## Try it
In the records below, print each line exactly and leave every image out.

## Input material
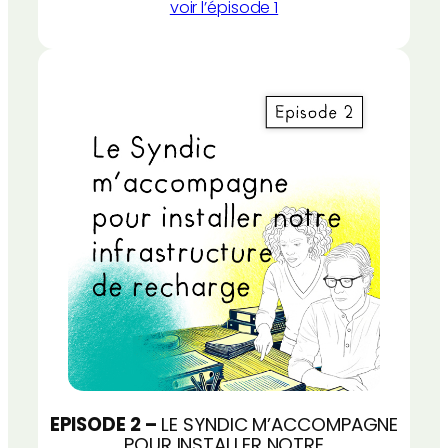
voir l’épisode 1
EPISODE 2 –
LE SYNDIC M’ACCOMPAGNE
POUR INSTALLER NOTRE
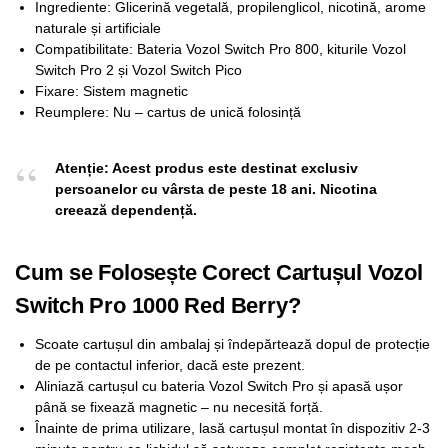
Ingrediente: Glicerină vegetală, propilenglicol, nicotină, arome
naturale și artificiale
Compatibilitate: Bateria Vozol Switch Pro 800, kiturile Vozol
Switch Pro 2 și Vozol Switch Pico
Fixare: Sistem magnetic
Reumplere: Nu – cartus de unică folosință
Atenție: Acest produs este destinat exclusiv
persoanelor cu vârsta de peste 18 ani. Nicotina
creează dependență.
Cum se Folosește Corect Cartușul Vozol
Switch Pro 1000 Red Berry?
Scoate cartușul din ambalaj și îndepărtează dopul de protecție
de pe contactul inferior, dacă este prezent.
Aliniază cartușul cu bateria Vozol Switch Pro și apasă ușor
până se fixează magnetic – nu necesită forță.
Înainte de prima utilizare, lasă cartușul montat în dispozitiv 2-3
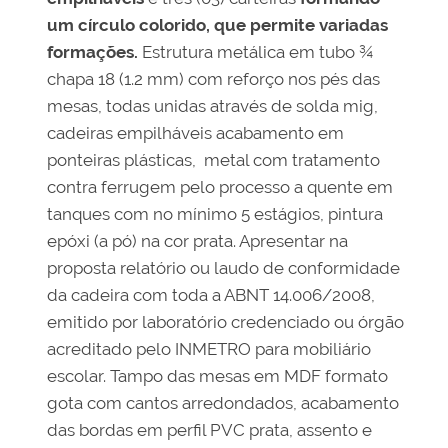
um círculo colorido, que permite variadas
formações.
Estrutura metálica em tubo ¾
chapa 18 (1.2 mm) com reforço nos pés das
mesas, todas unidas através de solda mig,
cadeiras empilháveis acabamento em
ponteiras plásticas, metal com tratamento
contra ferrugem pelo processo a quente em
tanques com no mínimo 5 estágios, pintura
epóxi (a pó) na cor prata. Apresentar na
proposta relatório ou laudo de conformidade
da cadeira com toda a ABNT 14.006/2008,
emitido por laboratório credenciado ou órgão
acreditado pelo INMETRO para mobiliário
escolar. Tampo das mesas em MDF formato
gota com cantos arredondados, acabamento
das bordas em perfil PVC prata, assento e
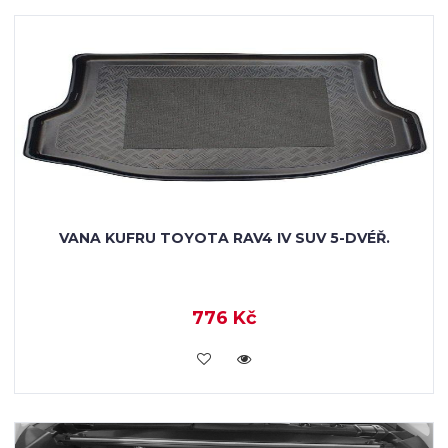
VANA KUFRU TOYOTA RAV4 IV SUV 5-DVÉŘ.
776 Kč
KOUPIT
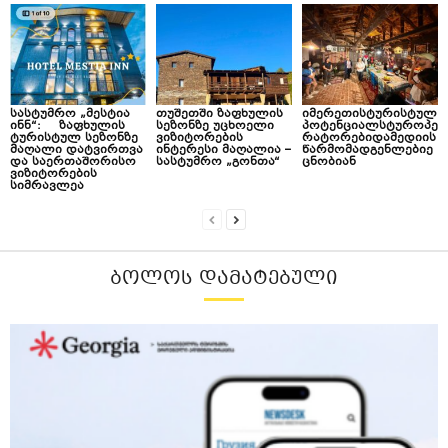
სასტუმრო „მესტია
თუშეთში ზაფხულის
იმერეთისტურისტულ
ინნ“: ზაფხულის
სეზონზე უცხოელი
პოტენციალსტუროპე
ტურისტულ სეზონზე
ვიზიტორების
რატორებიდამედიის
მაღალი დატვირთვა
ინტერესი მაღალია –
წარმომადგენლებიე
და საერთაშორისო
სასტუმრო „გონთა“
ცნობიან
ვიზიტორების
სიმრავლეა
ᲑᲝᲚᲝᲡ ᲓᲐᲛᲐᲢᲔᲑᲣᲚᲘ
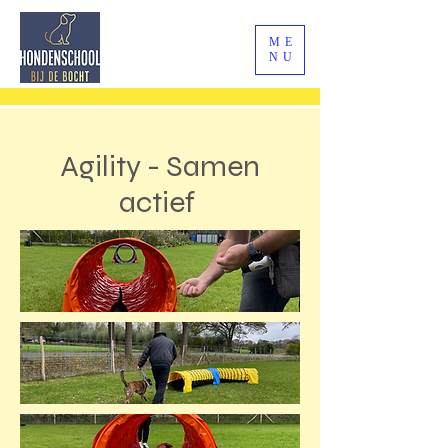
ME
NU
Agility - Samen
actief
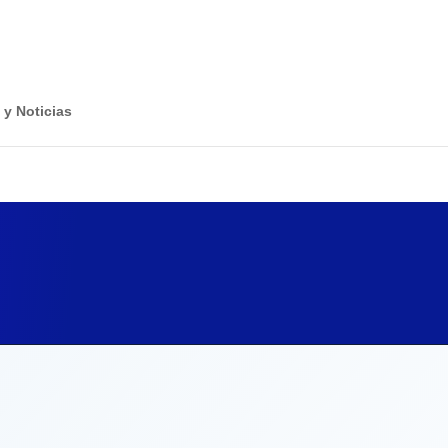
 y Noticias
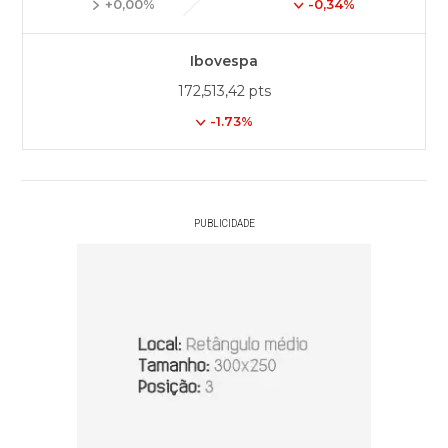
+0,00%
-0,34%
Ibovespa
172,513,42 pts
-1.73%
PUBLICIDADE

## Expected answer
voir l’épisode 1
EPISODE 2 –
LE SYNDIC M’ACCOMPAGNE
POUR INSTALLER NOTRE
Ingrediente: Glicerină vegetală, propilenglicol, nicotină, arome
naturale și artificiale
Compatibilitate: Bateria Vozol Switch Pro 800, kiturile Vozol
Switch Pro 2 și Vozol Switch Pico
Fixare: Sistem magnetic
Reumplere: Nu – cartus de unică folosință
Atenție: Acest produs este destinat exclusiv
persoanelor cu vârsta de peste 18 ani. Nicotina
creează dependență.
Cum se Folosește Corect Cartușul Vozol
Switch Pro 1000 Red Berry?
Scoate cartușul din ambalaj și îndepărtează dopul de protecție
de pe contactul inferior, dacă este prezent.
Aliniază cartușul cu bateria Vozol Switch Pro și apasă ușor
până se fixează magnetic – nu necesită forță.
Înainte de prima utilizare, lasă cartușul montat în dispozitiv 2-3
um círculo colorido, que permite variadas
formações.
Estrutura metálica em tubo ¾
chapa 18 (1.2 mm) com reforço nos pés das
mesas, todas unidas através de solda mig,
cadeiras empilháveis acabamento em
ponteiras plásticas, metal com tratamento
contra ferrugem pelo processo a quente em
tanques com no mínimo 5 estágios, pintura
epóxi (a pó) na cor prata. Apresentar na
proposta relatório ou laudo de conformidade
da cadeira com toda a ABNT 14.006/2008,
emitido por laboratório credenciado ou órgão
acreditado pelo INMETRO para mobiliário
escolar. Tampo das mesas em MDF formato
gota com cantos arredondados, acabamento
das bordas em perfil PVC prata, assento e
VANA KUFRU TOYOTA RAV4 IV SUV 5-DVÉŘ.
776 Kč
KOUPIT
სასტუმრო „მესტია
თუშეთში ზაფხულის
იმერეთისტურისტულ
ინნ“: ზაფხულის
სეზონზე უცხოელი
პოტენციალსტუროპე
ტურისტულ სეზონზე
ვიზიტორების
რატორებიდამედიის
მაღალი დატვირთვა
ინტერესი მაღალია –
წარმომადგენლებიე
და საერთაშორისო
სასტუმრო „გონთა“
ცნობიან
ვიზიტორების
სიმრავლეა
ᲑᲝᲚᲝᲡ ᲓᲐᲛᲐᲢᲔᲑᲣᲚᲘ
ME
NU
Agility - Samen
actief
 y Noticias
+0,00%
-0,34%
Ibovespa
172,513,42 pts
-1.73%
PUBLICIDADE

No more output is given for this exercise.